What is expected >> Write out each record exactly as it stands. No pictures belong in the copy.

Saved entries >>
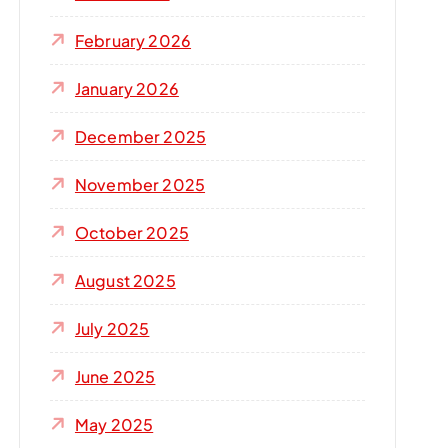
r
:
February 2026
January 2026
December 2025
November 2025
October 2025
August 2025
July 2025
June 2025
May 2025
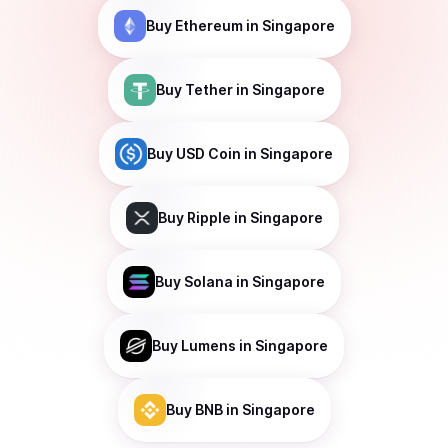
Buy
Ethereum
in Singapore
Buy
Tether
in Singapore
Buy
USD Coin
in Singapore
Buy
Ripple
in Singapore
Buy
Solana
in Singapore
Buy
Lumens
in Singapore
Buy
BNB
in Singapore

Your solution >>
r
:
February 2026
January 2026
December 2025
November 2025
October 2025
August 2025
July 2025
June 2025
May 2025
Buy
Ethereum
in Singapore
Buy
Tether
in Singapore
Buy
USD Coin
in Singapore
Buy
Ripple
in Singapore
Buy
Solana
in Singapore
Buy
Lumens
in Singapore
Buy
BNB
in Singapore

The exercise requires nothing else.